I goin’ talk to Miss Brigit Bardot
And tell her “Miss Bardot take it slow”
All the men think they’re Casanova
When they see that she’s bare foot all over
Even old men out into beaker
Find their hearts getting weaker and weaker
So I goin’ to ask her for your sake and mine
At least to wear her earrings part at the time
And I’m singing
Back to back, belly to belly
Don’t give a damn, done dead already
Uh-oh, back to back, belly to belly
At the Zombie Jamboree, oh

— Harry Belafonte, Zombie Jamboree (Back to Back)

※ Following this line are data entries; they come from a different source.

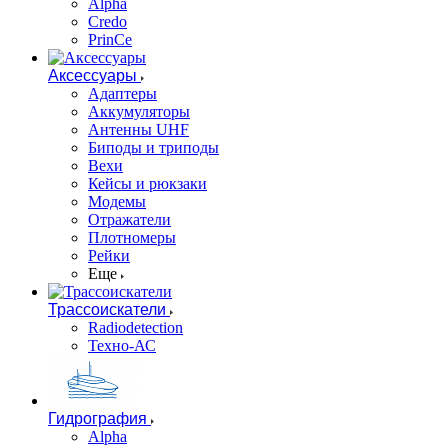
Alpha
Credo
PrinCe
Аксессуары
Адаптеры
Аккумуляторы
Антенны UHF
Биподы и триподы
Вехи
Кейсы и рюкзаки
Модемы
Отражатели
Плотномеры
Рейки
Еще
Трассоискатели
Radiodetection
Техно-АС
Гидрография
Alpha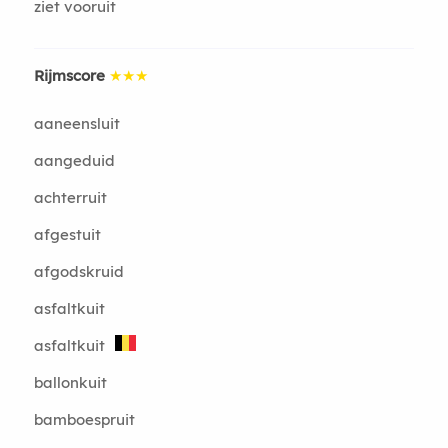
ziet vooruit
Rijmscore
★★★
aaneensluit
aangeduid
achterruit
afgestuit
afgodskruid
asfaltkuit
asfaltkuit
ballonkuit
bamboespruit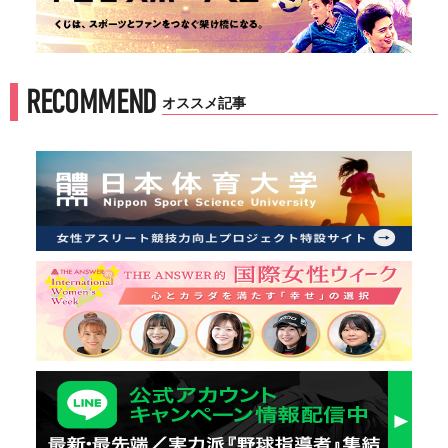
RECOMMEND
オススメ記事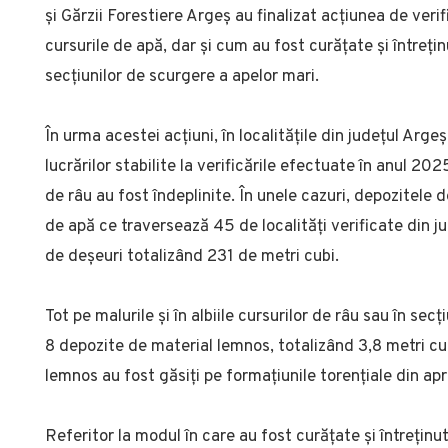
și Gărzii Forestiere Argeș au finalizat acțiunea de veri
cursurile de apă, dar și cum au fost curățate și întrețin
secțiunilor de scurgere a apelor mari.
În urma acestei acțiuni, în localitățile din județul Arg
lucrărilor stabilite la verificările efectuate în anul 202
de râu au fost îndeplinite. În unele cazuri, depozitele 
de apă ce traversează 45 de localități verificate din 
de deșeuri totalizând 231 de metri cubi.
Tot pe malurile și în albiile cursurilor de râu sau în se
8 depozite de material lemnos, totalizând 3,8 metri cubi
lemnos au fost găsiți pe formațiunile torențiale din apr
Referitor la modul în care au fost curățate și întreținute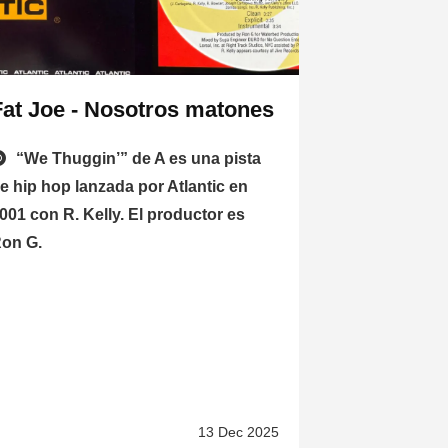
Fat Joe - Nosotros matones
“We Thuggin’” de A es una pista
e hip hop lanzada por Atlantic en
001 con R. Kelly. El productor es
on G.
13 Dec 2025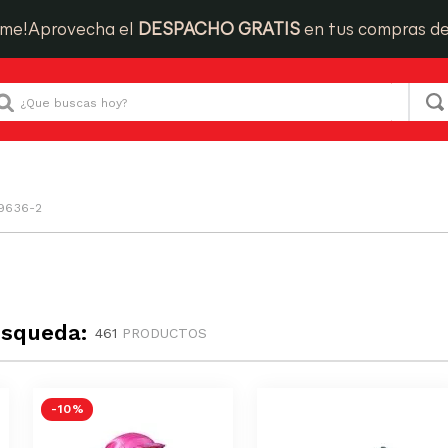
ime!
Aprovecha el
DESPACHO GRATIS
en tus compras d
Que buscas hoy?
69636-2
úsqueda:
461
PRODUCTOS
-
10 %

Harry Belafonte was always the guy who was going to live forever. He was a time machine back to the 50’s and 60’s, when the world was innocent, at least on the surface. He brought a joyful naughtiness to the vanilla music scene, and he brought energy. Songs like Zombie Jamboree and Jump in the Line were and are music to make you move and make you smile. This is joyful music that makes you happy to be alive.

The peak of Belafonte’s career was well before my time, but you just look at the popular music of the era, and he just stands out. He also stood up, fighting for civil rights at a time when his prominent voice and magnetism made a big difference. He’s one of those people who seemed larger than life well beyond his active days. And now that his days are done, he will continue to live on for the joyful music he brought to the world, and the positive change he helped inspire.